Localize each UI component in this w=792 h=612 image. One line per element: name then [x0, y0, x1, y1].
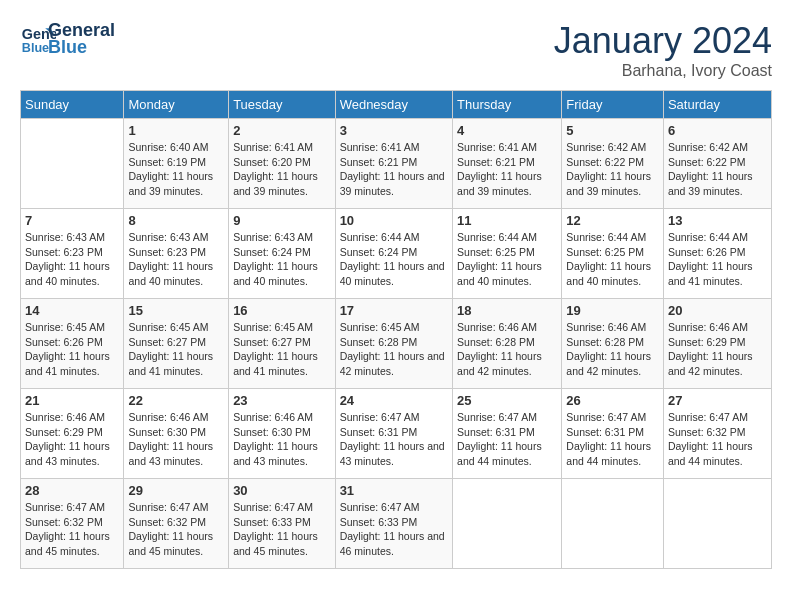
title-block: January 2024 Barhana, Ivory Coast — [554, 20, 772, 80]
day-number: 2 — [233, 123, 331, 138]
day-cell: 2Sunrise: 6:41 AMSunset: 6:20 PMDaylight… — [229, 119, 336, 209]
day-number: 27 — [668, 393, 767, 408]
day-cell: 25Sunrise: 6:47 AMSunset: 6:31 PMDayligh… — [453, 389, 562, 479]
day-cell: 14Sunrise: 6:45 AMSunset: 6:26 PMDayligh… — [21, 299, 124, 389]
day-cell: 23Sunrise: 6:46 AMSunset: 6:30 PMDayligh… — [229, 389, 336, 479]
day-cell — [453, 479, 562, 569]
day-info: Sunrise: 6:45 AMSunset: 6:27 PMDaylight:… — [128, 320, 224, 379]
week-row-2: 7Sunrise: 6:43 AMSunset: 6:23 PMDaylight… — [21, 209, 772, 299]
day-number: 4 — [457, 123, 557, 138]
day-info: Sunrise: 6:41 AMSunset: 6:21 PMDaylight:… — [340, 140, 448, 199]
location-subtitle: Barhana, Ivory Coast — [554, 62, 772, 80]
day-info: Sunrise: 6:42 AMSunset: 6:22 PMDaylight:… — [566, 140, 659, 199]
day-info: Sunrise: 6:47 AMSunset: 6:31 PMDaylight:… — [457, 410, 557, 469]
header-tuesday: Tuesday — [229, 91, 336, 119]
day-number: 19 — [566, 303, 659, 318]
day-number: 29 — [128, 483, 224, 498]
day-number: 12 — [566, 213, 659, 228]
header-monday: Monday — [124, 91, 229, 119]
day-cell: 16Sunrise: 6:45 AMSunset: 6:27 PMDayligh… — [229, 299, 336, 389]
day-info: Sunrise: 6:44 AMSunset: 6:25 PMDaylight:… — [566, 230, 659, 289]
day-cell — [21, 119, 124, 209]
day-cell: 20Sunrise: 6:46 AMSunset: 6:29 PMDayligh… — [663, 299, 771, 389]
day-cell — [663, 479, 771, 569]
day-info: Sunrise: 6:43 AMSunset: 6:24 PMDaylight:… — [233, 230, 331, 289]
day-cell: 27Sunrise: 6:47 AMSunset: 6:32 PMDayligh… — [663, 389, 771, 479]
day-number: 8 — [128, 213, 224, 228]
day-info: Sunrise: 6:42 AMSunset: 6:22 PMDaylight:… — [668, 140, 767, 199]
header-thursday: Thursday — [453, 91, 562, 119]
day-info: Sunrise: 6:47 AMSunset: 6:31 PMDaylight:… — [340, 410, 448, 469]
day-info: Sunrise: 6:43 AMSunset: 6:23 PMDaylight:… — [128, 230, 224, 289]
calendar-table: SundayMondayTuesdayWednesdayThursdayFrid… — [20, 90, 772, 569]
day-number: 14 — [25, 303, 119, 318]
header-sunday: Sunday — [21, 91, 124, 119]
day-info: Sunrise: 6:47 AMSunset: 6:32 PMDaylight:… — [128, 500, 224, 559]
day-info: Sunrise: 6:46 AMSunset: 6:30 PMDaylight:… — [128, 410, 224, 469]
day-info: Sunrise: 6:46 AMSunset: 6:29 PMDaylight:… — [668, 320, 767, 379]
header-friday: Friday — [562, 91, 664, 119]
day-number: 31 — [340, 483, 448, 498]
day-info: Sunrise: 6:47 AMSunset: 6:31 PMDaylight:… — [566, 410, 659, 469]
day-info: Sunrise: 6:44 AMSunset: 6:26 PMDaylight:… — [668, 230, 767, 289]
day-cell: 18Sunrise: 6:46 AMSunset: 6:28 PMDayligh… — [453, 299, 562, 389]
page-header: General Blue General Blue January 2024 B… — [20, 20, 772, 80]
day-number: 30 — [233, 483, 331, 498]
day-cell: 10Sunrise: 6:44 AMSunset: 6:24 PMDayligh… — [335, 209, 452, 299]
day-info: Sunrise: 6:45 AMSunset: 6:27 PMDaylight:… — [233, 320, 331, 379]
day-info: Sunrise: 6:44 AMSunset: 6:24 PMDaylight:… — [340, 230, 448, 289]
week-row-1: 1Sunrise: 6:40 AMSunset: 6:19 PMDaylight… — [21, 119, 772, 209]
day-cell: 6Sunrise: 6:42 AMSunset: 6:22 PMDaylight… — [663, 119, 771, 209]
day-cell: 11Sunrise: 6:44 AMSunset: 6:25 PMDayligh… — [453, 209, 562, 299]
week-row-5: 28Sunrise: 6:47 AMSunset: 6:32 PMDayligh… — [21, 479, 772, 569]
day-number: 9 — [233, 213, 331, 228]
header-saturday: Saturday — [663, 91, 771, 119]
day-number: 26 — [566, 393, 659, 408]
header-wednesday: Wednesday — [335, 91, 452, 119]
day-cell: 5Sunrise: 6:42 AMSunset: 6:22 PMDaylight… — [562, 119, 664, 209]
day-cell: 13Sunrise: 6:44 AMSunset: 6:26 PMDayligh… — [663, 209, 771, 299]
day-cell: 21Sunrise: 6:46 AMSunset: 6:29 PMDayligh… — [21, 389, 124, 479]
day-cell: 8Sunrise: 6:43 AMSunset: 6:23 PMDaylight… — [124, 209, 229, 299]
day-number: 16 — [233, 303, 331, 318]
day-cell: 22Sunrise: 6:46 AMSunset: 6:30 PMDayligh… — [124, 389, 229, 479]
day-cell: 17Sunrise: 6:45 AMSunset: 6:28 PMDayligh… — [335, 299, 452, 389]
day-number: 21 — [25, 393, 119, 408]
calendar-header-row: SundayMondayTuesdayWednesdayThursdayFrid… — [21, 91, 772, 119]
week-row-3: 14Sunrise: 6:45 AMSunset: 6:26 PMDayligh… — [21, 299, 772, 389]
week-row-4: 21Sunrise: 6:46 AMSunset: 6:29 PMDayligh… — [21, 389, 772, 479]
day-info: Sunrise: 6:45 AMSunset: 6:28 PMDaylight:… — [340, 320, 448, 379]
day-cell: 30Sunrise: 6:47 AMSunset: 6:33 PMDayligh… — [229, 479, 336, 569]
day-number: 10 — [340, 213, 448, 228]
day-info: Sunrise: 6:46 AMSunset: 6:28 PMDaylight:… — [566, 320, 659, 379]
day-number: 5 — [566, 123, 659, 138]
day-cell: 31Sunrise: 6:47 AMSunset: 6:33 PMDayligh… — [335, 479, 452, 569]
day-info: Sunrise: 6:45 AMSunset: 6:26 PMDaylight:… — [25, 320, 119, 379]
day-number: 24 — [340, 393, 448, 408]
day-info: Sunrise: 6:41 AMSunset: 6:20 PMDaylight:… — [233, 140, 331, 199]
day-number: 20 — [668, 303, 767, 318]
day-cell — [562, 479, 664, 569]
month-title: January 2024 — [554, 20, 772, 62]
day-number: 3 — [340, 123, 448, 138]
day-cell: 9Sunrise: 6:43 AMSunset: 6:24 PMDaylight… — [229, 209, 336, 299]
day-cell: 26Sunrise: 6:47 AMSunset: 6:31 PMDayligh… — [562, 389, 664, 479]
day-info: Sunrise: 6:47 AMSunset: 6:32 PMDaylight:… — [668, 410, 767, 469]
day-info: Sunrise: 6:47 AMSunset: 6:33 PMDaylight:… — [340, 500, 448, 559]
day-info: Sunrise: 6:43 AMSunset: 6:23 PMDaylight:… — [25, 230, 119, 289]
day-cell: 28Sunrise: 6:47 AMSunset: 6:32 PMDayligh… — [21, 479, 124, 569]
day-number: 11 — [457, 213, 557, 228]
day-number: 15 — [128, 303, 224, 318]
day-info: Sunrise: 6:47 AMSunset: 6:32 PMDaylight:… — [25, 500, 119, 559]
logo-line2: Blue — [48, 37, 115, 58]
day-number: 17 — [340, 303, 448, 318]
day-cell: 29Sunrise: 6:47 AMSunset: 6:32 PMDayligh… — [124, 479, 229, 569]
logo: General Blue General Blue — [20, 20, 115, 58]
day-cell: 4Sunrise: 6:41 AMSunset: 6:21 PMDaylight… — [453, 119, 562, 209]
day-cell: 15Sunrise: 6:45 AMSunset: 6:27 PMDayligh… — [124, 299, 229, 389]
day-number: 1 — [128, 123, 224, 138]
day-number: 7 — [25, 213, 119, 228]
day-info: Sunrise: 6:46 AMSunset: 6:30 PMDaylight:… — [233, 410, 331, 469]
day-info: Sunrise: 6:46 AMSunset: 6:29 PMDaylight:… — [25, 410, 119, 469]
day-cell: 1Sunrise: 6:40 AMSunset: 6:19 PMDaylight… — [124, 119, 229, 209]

AIM OF THE TASK: From the listing above, copy all lines holding the word "Ivory".

PROBLEM SOLUTION:
title-block: January 2024 Barhana, Ivory Coast — [554, 20, 772, 80]
location-subtitle: Barhana, Ivory Coast — [554, 62, 772, 80]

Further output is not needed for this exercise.